EXERCISE AIM:
Search the data below for the string "fasilitas" and copy all lines where it shows up.

EXERCISE INPUTS:

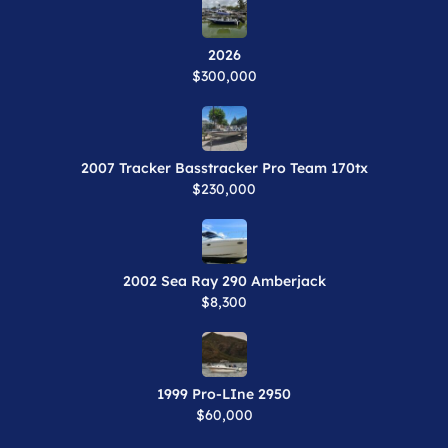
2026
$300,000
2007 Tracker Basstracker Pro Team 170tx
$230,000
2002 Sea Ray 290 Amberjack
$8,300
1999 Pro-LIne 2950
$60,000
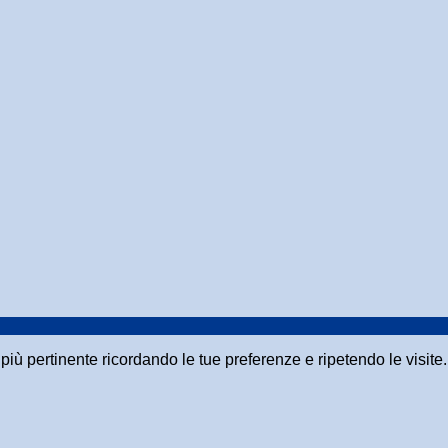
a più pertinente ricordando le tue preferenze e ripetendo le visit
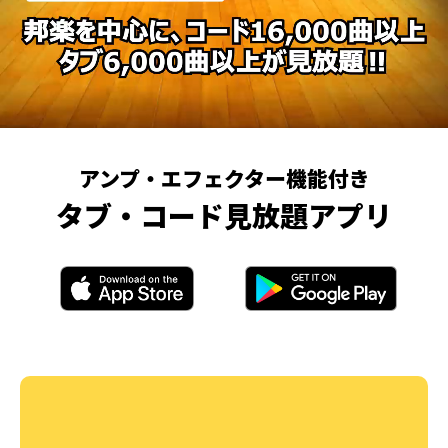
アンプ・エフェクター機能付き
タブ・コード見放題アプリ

---

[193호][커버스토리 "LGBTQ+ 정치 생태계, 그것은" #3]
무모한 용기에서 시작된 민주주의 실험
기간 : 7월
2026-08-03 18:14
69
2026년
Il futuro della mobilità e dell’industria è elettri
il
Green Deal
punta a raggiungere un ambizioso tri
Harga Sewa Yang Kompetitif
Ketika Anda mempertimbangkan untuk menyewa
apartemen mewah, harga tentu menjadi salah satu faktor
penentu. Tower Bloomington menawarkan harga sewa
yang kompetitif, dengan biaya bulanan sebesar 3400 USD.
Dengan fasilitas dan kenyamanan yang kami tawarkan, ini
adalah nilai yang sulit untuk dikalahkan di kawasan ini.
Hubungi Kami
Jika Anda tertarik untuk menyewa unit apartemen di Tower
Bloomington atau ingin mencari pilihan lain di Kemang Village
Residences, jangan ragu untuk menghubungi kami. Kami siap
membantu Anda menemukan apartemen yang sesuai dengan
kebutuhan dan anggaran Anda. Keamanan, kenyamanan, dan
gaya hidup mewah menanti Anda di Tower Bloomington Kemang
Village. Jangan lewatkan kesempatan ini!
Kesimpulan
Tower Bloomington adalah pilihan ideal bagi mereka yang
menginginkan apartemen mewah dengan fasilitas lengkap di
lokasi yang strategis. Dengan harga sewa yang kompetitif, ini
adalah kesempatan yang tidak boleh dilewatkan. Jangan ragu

EXERCISE RESULT:
Dengan fasilitas dan kenyamanan yang kami tawarkan, ini
menginginkan apartemen mewah dengan fasilitas lengkap di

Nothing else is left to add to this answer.